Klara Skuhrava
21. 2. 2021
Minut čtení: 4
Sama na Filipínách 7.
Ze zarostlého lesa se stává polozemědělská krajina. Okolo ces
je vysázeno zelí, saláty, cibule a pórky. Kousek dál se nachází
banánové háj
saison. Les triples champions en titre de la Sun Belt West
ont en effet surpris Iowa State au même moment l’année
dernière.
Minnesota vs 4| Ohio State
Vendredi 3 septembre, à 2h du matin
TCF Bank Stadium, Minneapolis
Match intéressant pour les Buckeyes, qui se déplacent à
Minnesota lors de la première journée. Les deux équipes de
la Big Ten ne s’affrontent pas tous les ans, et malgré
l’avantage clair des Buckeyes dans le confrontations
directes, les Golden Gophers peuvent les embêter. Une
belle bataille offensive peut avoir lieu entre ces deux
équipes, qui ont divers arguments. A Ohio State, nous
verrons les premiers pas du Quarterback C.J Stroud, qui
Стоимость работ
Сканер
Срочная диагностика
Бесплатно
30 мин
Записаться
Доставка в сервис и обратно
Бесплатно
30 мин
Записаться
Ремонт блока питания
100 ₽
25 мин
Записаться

...

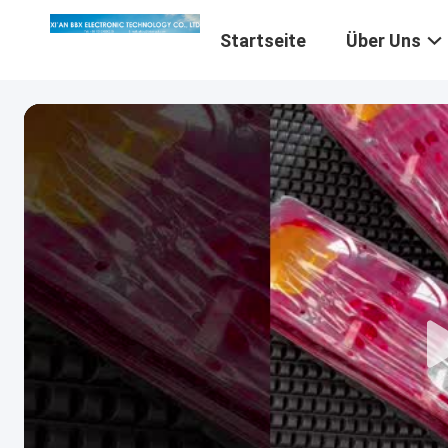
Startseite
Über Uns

◆ WORK REQUIRED
Go through the material above and output exactly the lines from the one containing "banánové háj" through the one containing "l’avantage clair des".

◆ EXERCISE RESPONSE
banánové háj
saison. Les triples champions en titre de la Sun Belt West
ont en effet surpris Iowa State au même moment l’année
dernière.
Minnesota vs 4| Ohio State
Vendredi 3 septembre, à 2h du matin
TCF Bank Stadium, Minneapolis
Match intéressant pour les Buckeyes, qui se déplacent à
Minnesota lors de la première journée. Les deux équipes de
la Big Ten ne s’affrontent pas tous les ans, et malgré
l’avantage clair des Buckeyes dans le confrontations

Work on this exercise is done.